Die Gasabsonderung hängt davon ab, wann und wie Nahrung aufgenommen wird. Ein Großteil des Gases ist nämlich nur verschluckte Luft. Da bei schnellem Essen deutlich mehr Luft geschluckt wird, ist es am besten, langsam zu essen. Bei Kaugummikauen oder dem Trinken aus einem Strohhalm kann auch vermehrt Luft geschluckt werden.

Es ist wichtig, regelmäßig Mahlzeiten zu sich zu nehmen. Mahlzeiten auszulassen verstärkt die Gasbildung!

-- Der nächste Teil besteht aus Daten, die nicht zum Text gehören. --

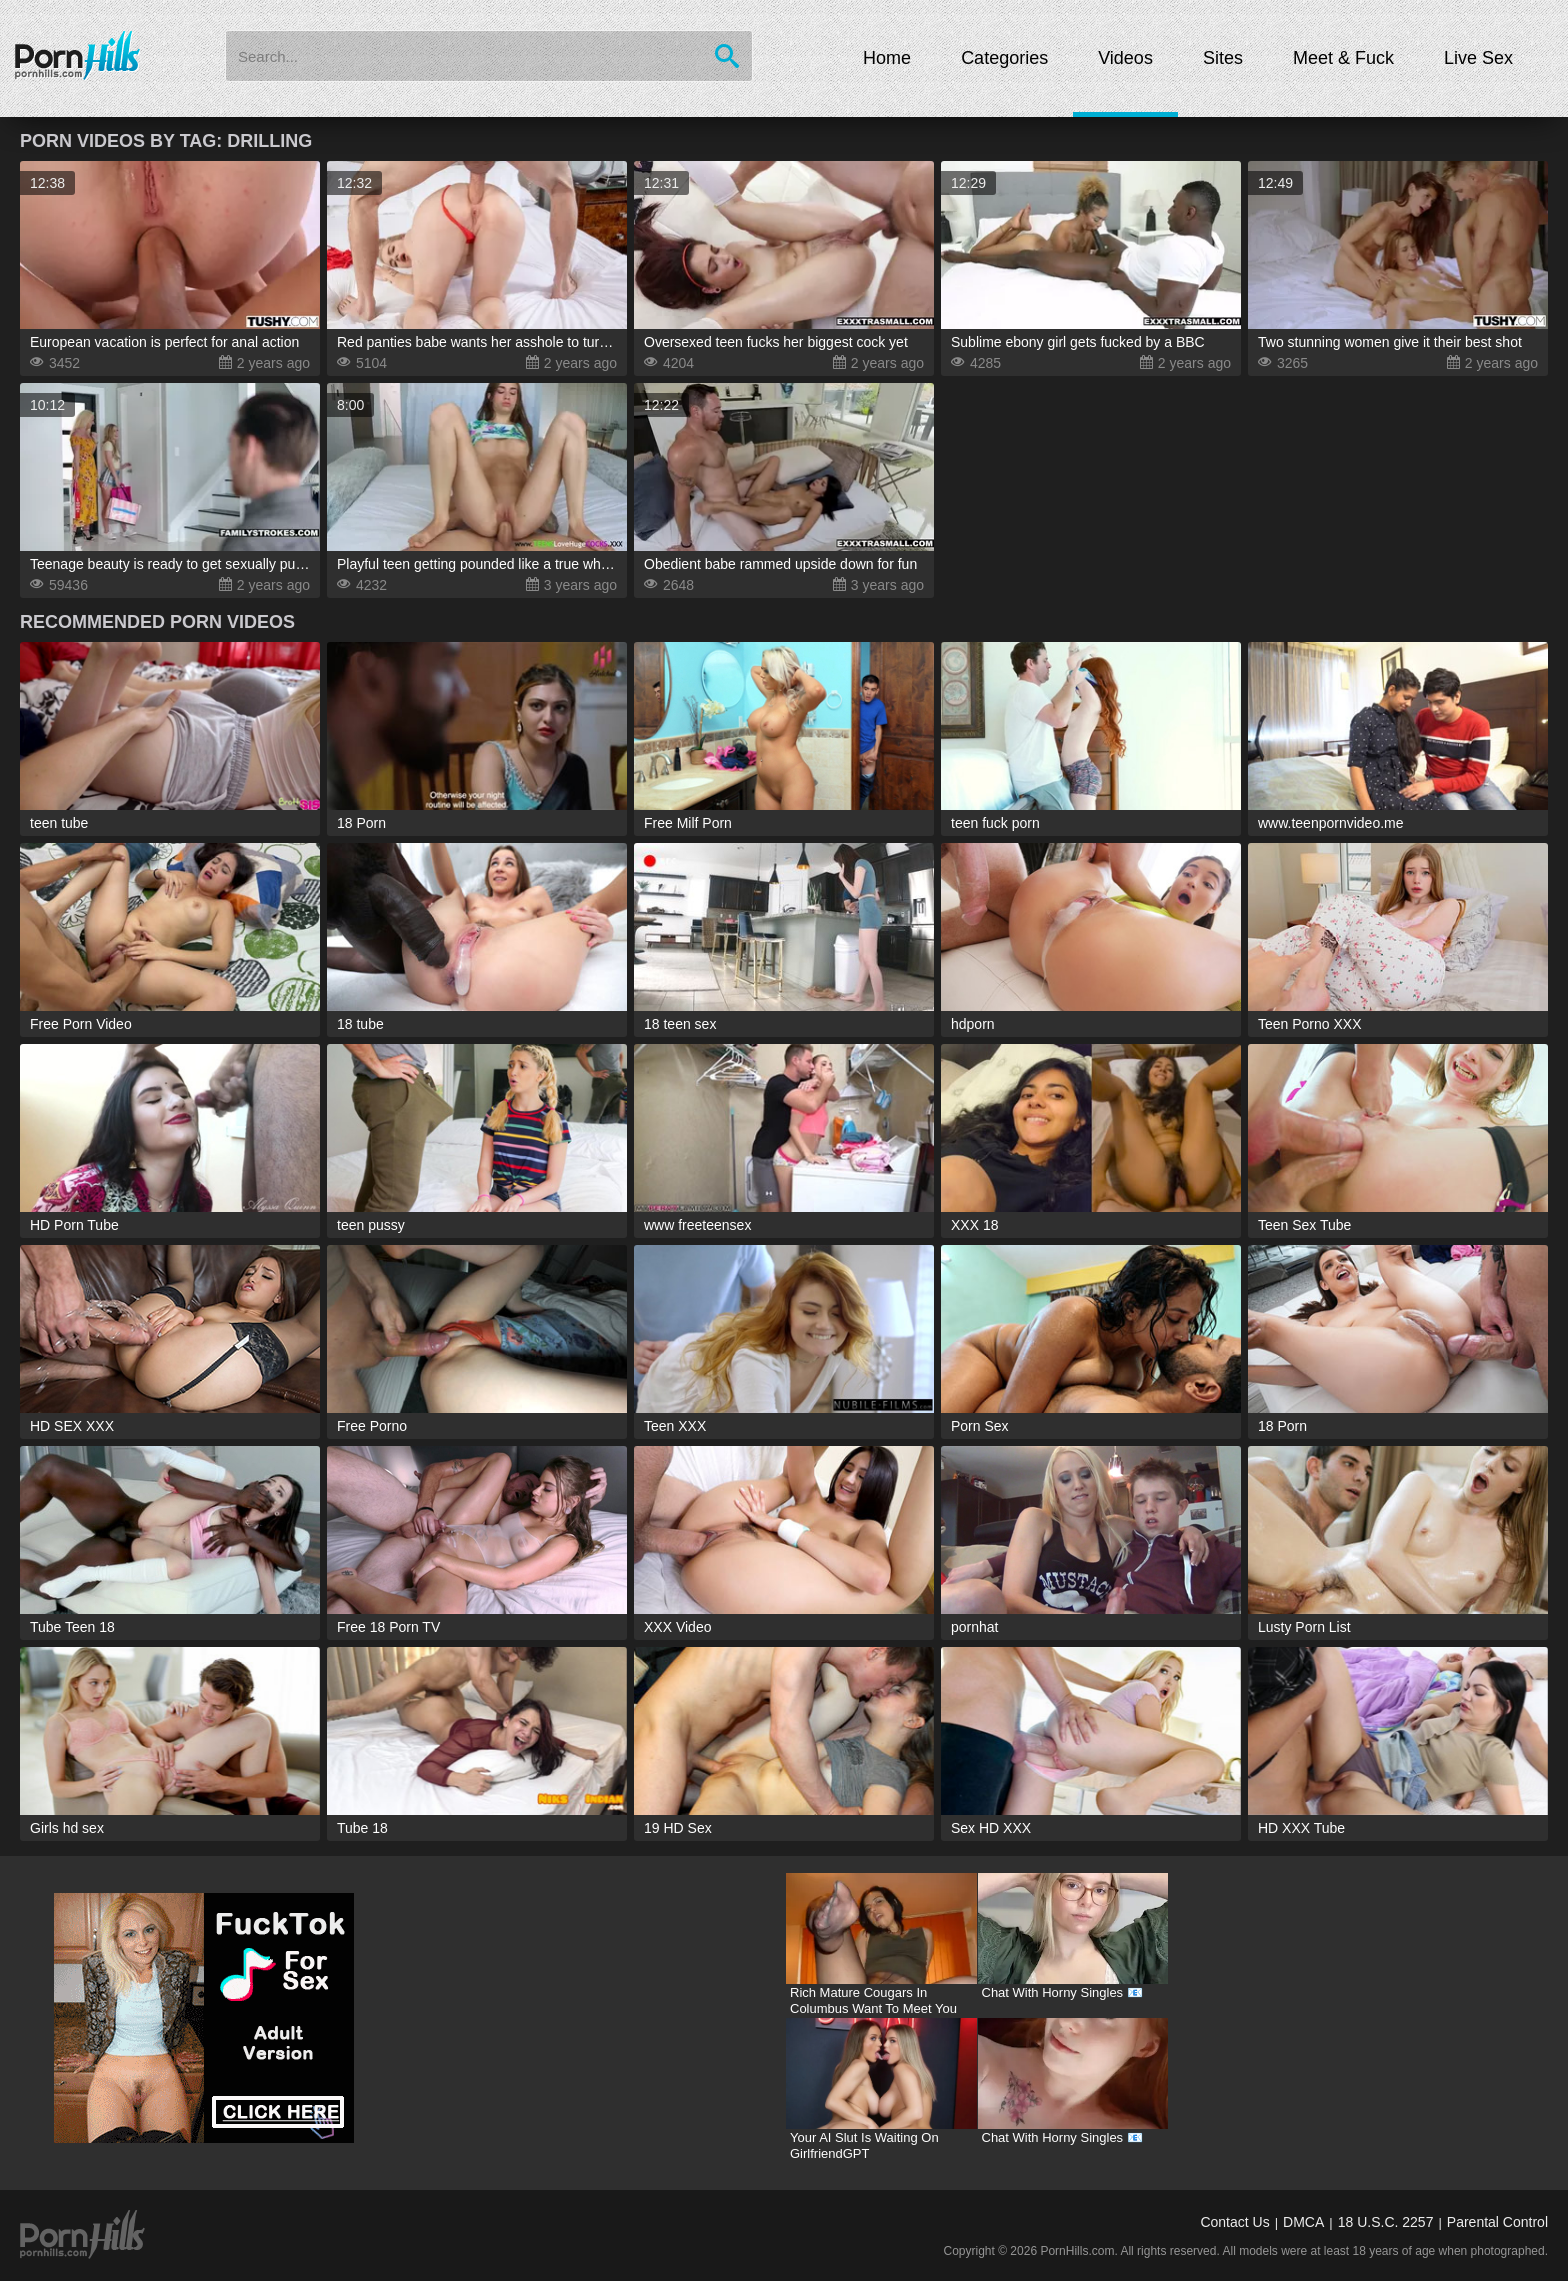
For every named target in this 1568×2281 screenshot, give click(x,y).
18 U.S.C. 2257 (1386, 2222)
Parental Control (1497, 2222)
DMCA (1303, 2222)
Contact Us (1234, 2222)
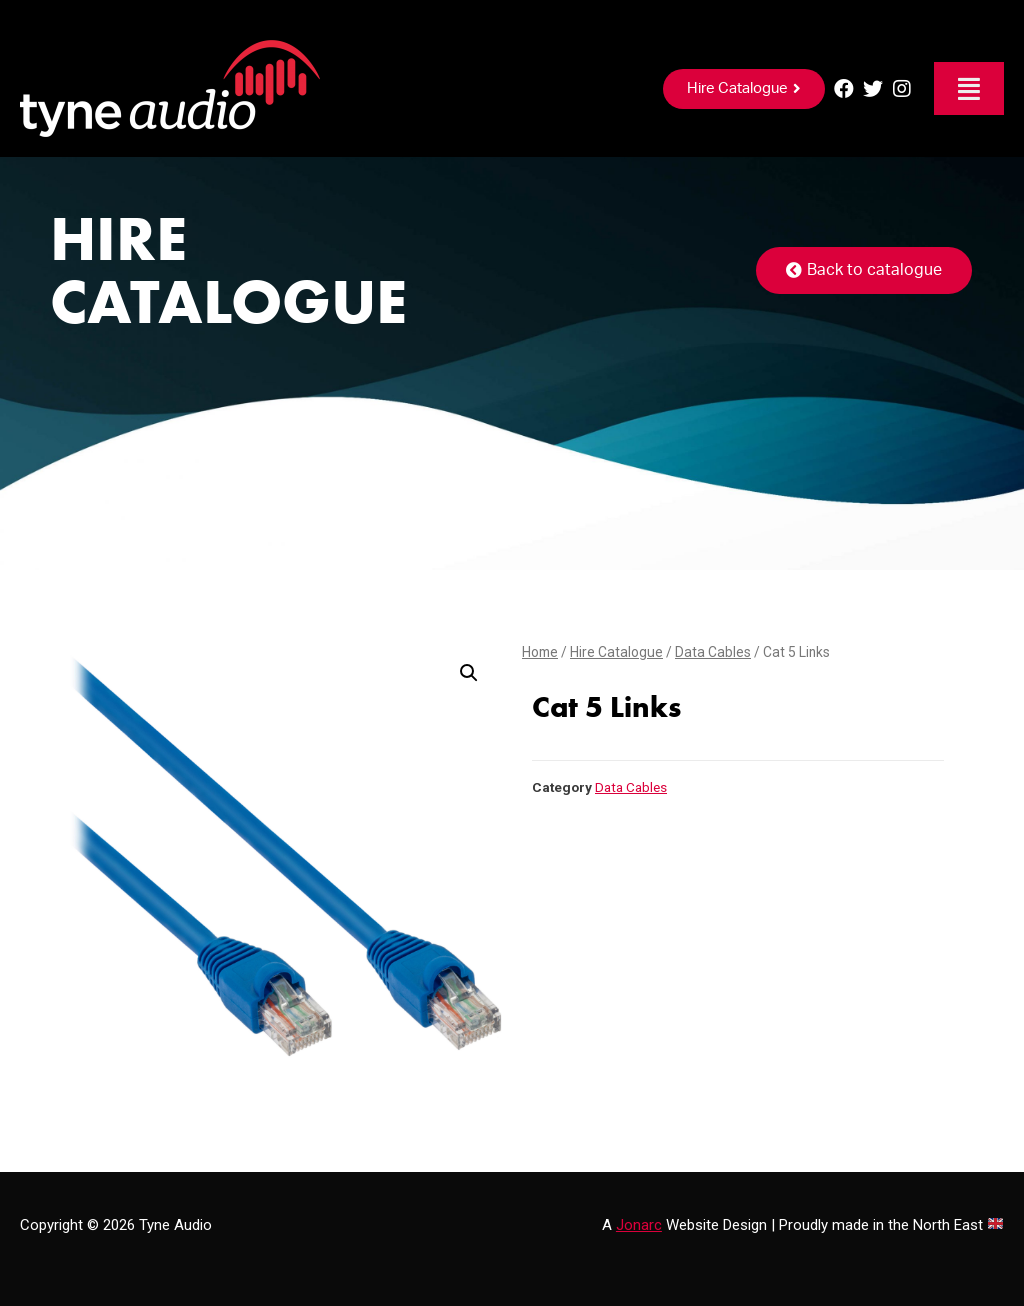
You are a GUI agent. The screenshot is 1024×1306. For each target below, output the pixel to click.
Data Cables (713, 652)
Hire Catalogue (616, 652)
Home (540, 652)
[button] (744, 89)
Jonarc (639, 1225)
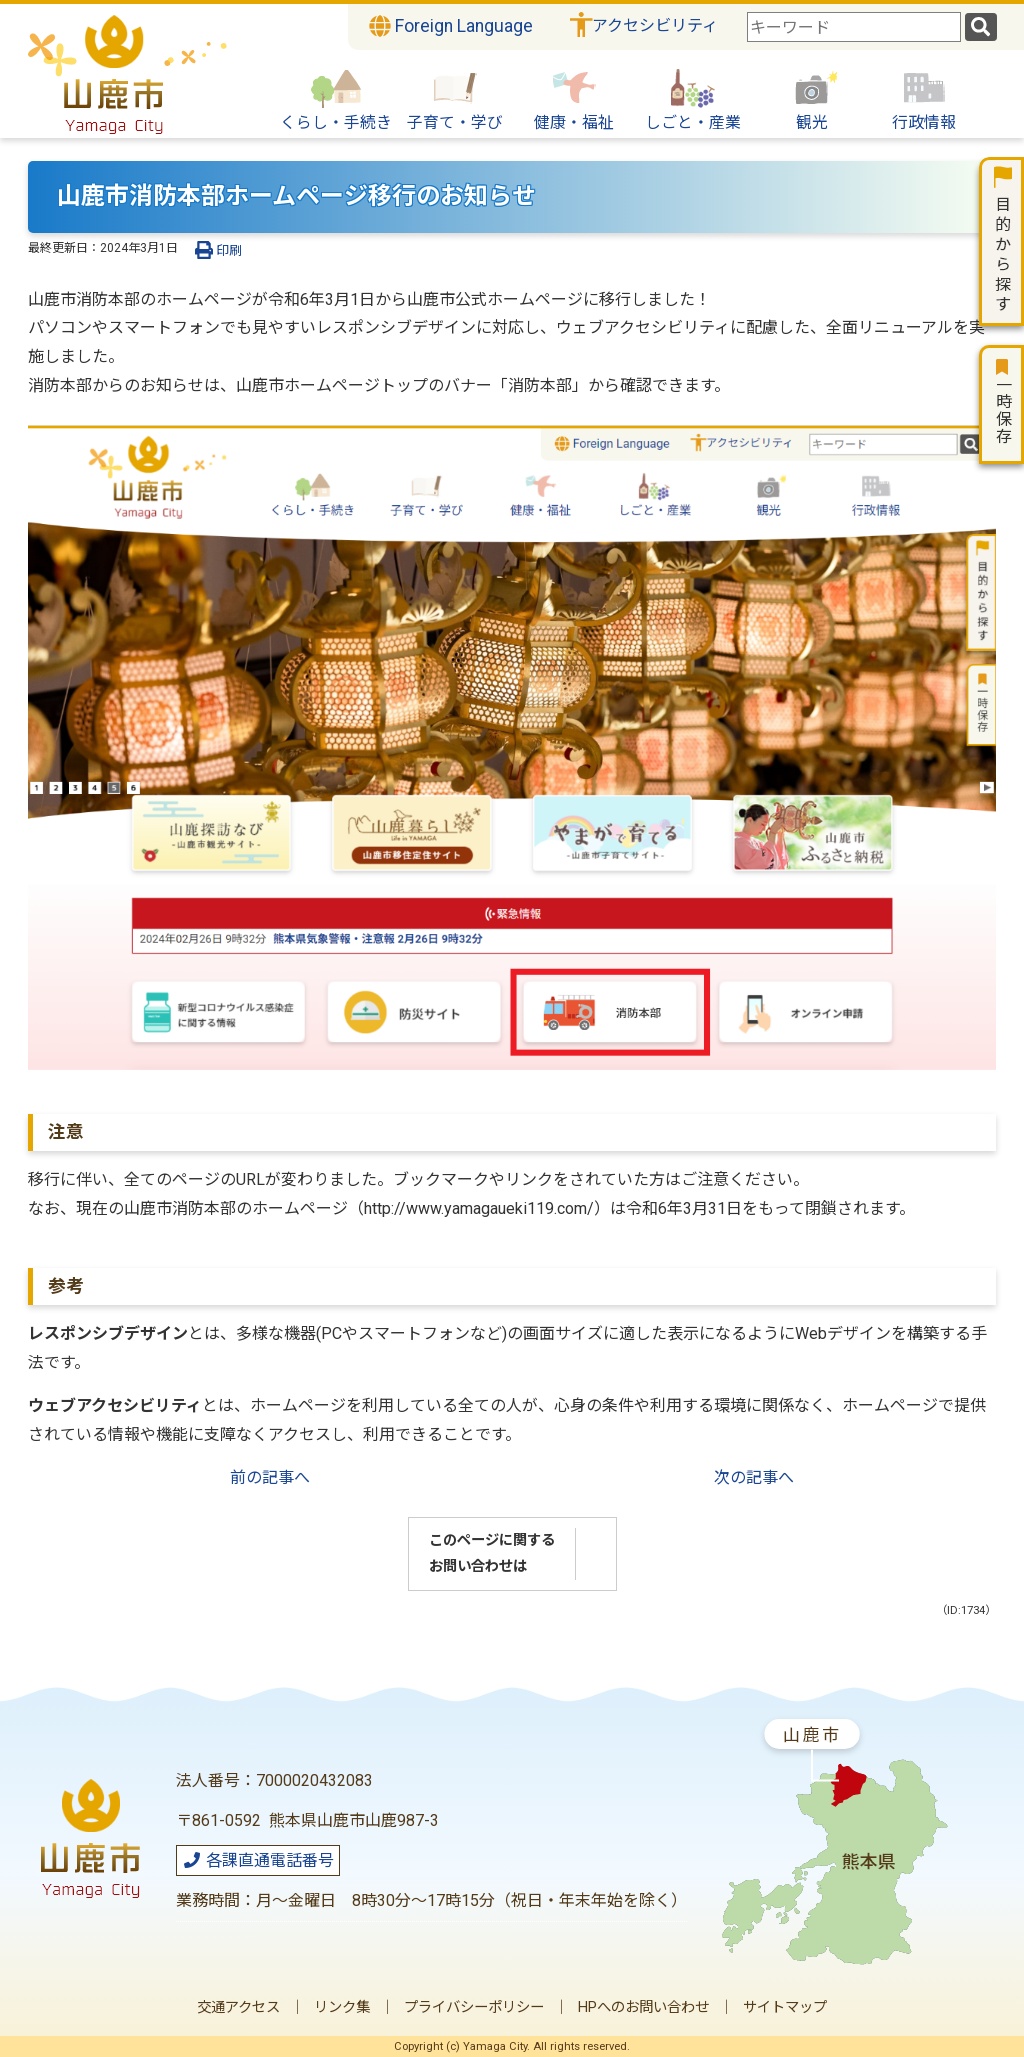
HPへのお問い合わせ (643, 2007)
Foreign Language (451, 26)
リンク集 (342, 2007)
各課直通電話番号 (258, 1860)
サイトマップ (785, 2007)
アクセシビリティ (655, 25)
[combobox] (854, 27)
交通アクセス (238, 2007)
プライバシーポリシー (474, 2007)
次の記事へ (754, 1477)
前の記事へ (270, 1477)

Um zu vermeiden, dass das Stoma verstopft, sollte man gründlich kauen, insbesondere gilt dies für Patienten mit einer Ileostomie. Sellerie, Poppkorn und Nüsse tendieren dazu, im Stoma stecken zu bleiben.

Sexuelle Aktivität

Die sexuelle Funktionsfähigkeit wird gewöhnlich nicht durch eine Ileostomie oder eine Colostomie beeinflusst. Sobald die chirurgischen Einschnitte verheilt sind, spricht nichts dagegen, Geschlechtsverkehr zu haben. Es ist jedoch wichtig, dieses Thema zuerst mit dem Arzt zu besprechen. Die Schnittwunden heilen in der Regel innerhalb von fünf bis sechs Wochen nach der Operation. Ein Stoma-Beutel sollte vor dem Geschlechtsverkehr ausgetauscht werden. Es besteht auch die Möglichkeit, den Beutel mit einem Kleidungsstück zu bedecken, je nachdem, womit sich der Stomaträger wohler fühlt. Einige Sex-Positionen müssen eventuell vermieden werden, um ein Reiben am Stoma zu verhindern. Das Stoma selbst sollte während dem Geschlechtsverkehr so wenig wie möglich berührt werden. Es dürfen keine Gegenstände ins Stoma eingeführt werden.

Besondere Anzeichen

Stomaträger sollten Situationen erkennen können, in denen es dringend notwendig ist, den Arzt zu rufen. Die folgenden Anzeichen würden einen Anruf beim Arzt unbedingt erforderlich machen: Durchfall, der länger als einen Tag anhält; ernsthafte Blutungen im Stoma-Bereich; eine Schwarzfärbung des Stomas; große Schmerzen im Bauchraum; Blähungen; Fieber; Austritt von Flüssigkeit um das Stoma; eine Wölbung des Stomas (das könnte einen Bauchwandbruch bedeuten). Bei einem Bauchwandbruch schieben sich die inneren Organe des Bauchraums durch die Muskeln unter die Bauchhaut.

Zusammenfassung

Dies meisten Stomaträger führen ein aktives Leben. Es ist essentiell, das Stoma gut zu versorgen und zu wissen, welche Symptome zu kritischen Situationen führen können. Stomaträger müssen ihren Arzt kontaktieren, sollten oben benannte Symptome auftreten. Je früher die Probleme erkannt werden, desto größer sind die Chancen auf deren Korrektur.